Saya terpaku pada anak kecil, tetangga sendiri. Setiap hari, berangkat dan pulang sekolah dengan Ibunya –emak, begitu ia memanggilnya. Tapi bukan emak tepatnya, melainkan nenek. Hanya saja, sebutan itu tidak terbiasa ia dengungkan, karena setiap hari, anak kecil itu hidup dan berinteraksi dengan kakek-neneknya. Kedua orang tuanya sudah lama bercerai, sejak anak itu masih berusia bulanan. Lalu, Ibunya memilih bekerja keluar kota, sampai kemudian menikah lagi dengan lelaki lain, dan anak itu kemudian di asuh kakek-nenek.

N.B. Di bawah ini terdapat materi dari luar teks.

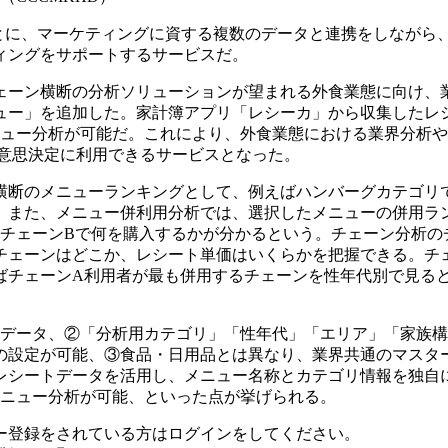
ータをもとに、マーケティングに資する複数のデータと連携をしながら
ィングをサポートするサービスだ。
ェーン横断の分析ソリューションが望まれる外食業態に向け、
ュー」を追加した。家計簿アプリ「レシーカ」から収集したレ
ニュー分析が可能だ。これにより、外食業態における業界分析
の意思決定に利用できるサービスとなった。
横断のメニューランキングとして、例えばハンバーグカテゴリ
。また、メニュー併利用分析では、選択したメニューの併用ラ
、チェーンBで何を購入するかが分かるという。チェーン分析の
チェーンはどこか、レシート単価はいくらかを把握できる。チ
ばチェーンA利用者が最も併用するチェーンを性年代別で見る
ルデータ、②「分析用カテゴリ」「性年代」「エリア」「家族
の設定が可能、③食品・日用品とは異なり、業界共通のマスタ
レシートデータを活用し、メニュー名称とカテゴリ情報を独自
メニュー分析が可能、といった点が挙げられる。
ー登録をされている方はログインをしてください。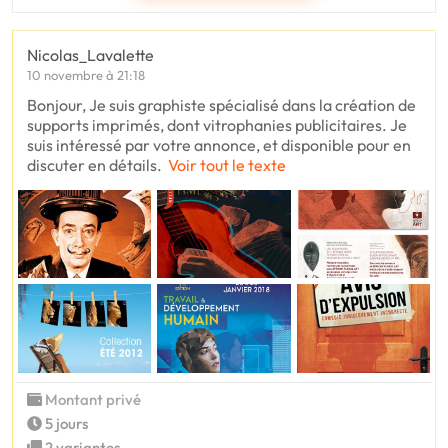
Nicolas_Lavalette
10 novembre à 21:18
Bonjour, Je suis graphiste spécialisé dans la création de
supports imprimés, dont vitrophanies publicitaires. Je
suis intéressé par votre annonce, et disponible pour en
discuter en détails.
Voir tout le texte
Montant privé
5 jours
2 variantes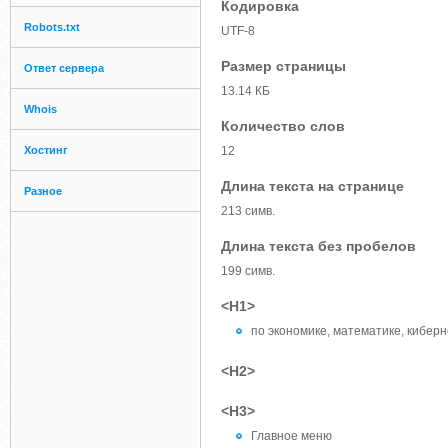
Кодировка
Robots.txt
UTF-8
Размер страницы
Ответ сервера
13.14 КБ
Whois
Количество слов
Хостинг
12
Длина текста на странице
Разное
213 симв.
Длина текста без пробелов
199 симв.
<H1>
по экономике, математике, кибер
<H2>
<H3>
Главное меню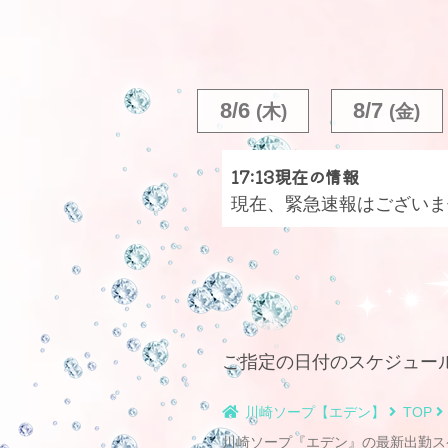
8/6
8/7
(木)
(金)
17:13現在の情報
現在、緊急速報はございま
ご指定の日付のスケジュー
川崎ソープ【エデン】
TOP
川崎ソープ『エデン』の最新出勤ス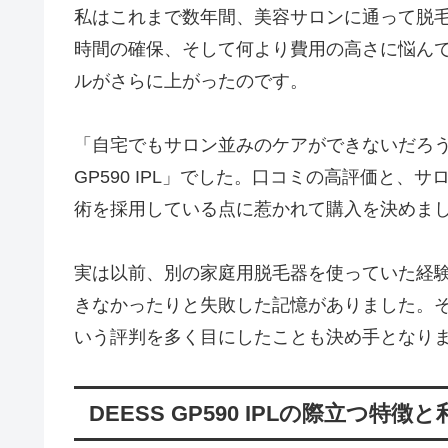
私はこれまで数年間、美容サロンに通って脱
時間の確保、そして何より費用の高さに悩ん
ルがさらに上がったのです。
「自宅でもサロン並みのケアができないだろう
GP590 IPL」でした。口コミの高評価と、
術を採用している点に惹かれて購入を決めま
実は以前、別の家庭用脱毛器を使っていた経
きなかったりと失敗した記憶がありました。その
いう評判を多く目にしたことも決め手となり
DEESS GP590 IPLの際立つ特徴と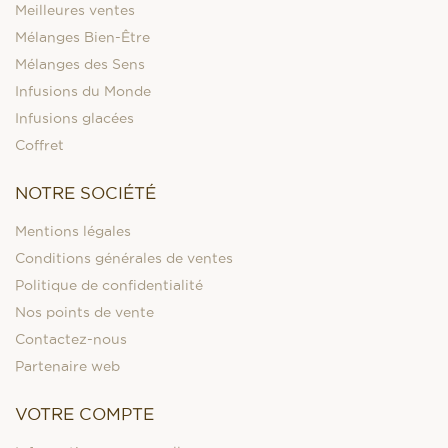
Meilleures ventes
Mélanges Bien-Être
Mélanges des Sens
Infusions du Monde
Infusions glacées
Coffret
NOTRE SOCIÉTÉ
Mentions légales
Conditions générales de ventes
Politique de confidentialité
Nos points de vente
Contactez-nous
Partenaire web
VOTRE COMPTE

Ibu anak itu, satu tahun lebih tua dari saya. Efek menikah muda, dan agaknya terlalu terburu-buru.
Seringkali saya kasihan setiap ada tetangga –sekalipun hanya bercanda—mempertanyakan kepada anak kecil itu tentang Ibu dan Bapaknya. Ibu dan bapaknya secara biologis, berbeda dengan yang sekarang mengasuhnya. Ibu yang melahirkan, kini hidup di luar kota yang jaraknya ratusan kilometer darinya. Hidup dengan lelaki lain yang bukan bapak kandungnya. Sementara bapak kandungnya sendiri, yang saya tahu berwajah tampan dan bertubuh tegap atletis, hilang entah kemana rimbanya.
Anak kecil lucu itu, masih duduk di kelas TK B. Sebentar lagi, dia akan menginjak usia sekolah dasar. Saya tak tega membayangkan jika ada pelajaran tentang birul walidain, atau menghormati orang tua. Bagaimana cara dia menghormati Ibu dan Bapaknya?
Lalu, Ibu dan Bapak mana yang akan ia panggil orang tua? Ibu dan Bapak kandungnya yang sudah bercerai, atau kakek neneknya? Kalau kakek nenek kemudian disebut Ibu bapak, bagaimana anak kecil itu akan menjawab tentang kakek neneknya?
Sedih. Pilu. Terharu. Saya tak bisa membayangkan itu. Karena anak kecil itu tak akan selamanya menjadi anak-anak. Ia akan tumbuh remaja dan dewasa. Dan saat itulah dia akan memahami banyak hal dalam kehidupan ini. Mungkin ia akan mendapatkan banyak pelajaran tentang perintah menghormati orang tua. Deskripsi tentang kemuliaan Ibu yang melahirkan, membesarkan, hingga membiayai hidupnya. Deskripsi tentang ayah yang juga tak kalah heroik. Tapi semua itu seolah bias oleh fakta.
Anak itu, punya Ayah dan Ibu yang masih komplit. Hanya saja keduanya berpisah, dan diantara keduanya, tak ada yang berniat mengasuhnya. Kelak ketika dewasa, mungkin anak kecil itu akan berbeda memaknai Ibu. Ibu yang penyayang, Ibu yang mengasihi, dan Ibu yang menjaga. Mungkin ia tak akan percaya teori itu. Karena Ibu yang ia kenal bukan Ibu biologis, melainkan Ibu –Neneknya.
Apapun yang terjadi. Hidup memang harus dijalani. Meskipun kadang nelangsa melihat anak itu.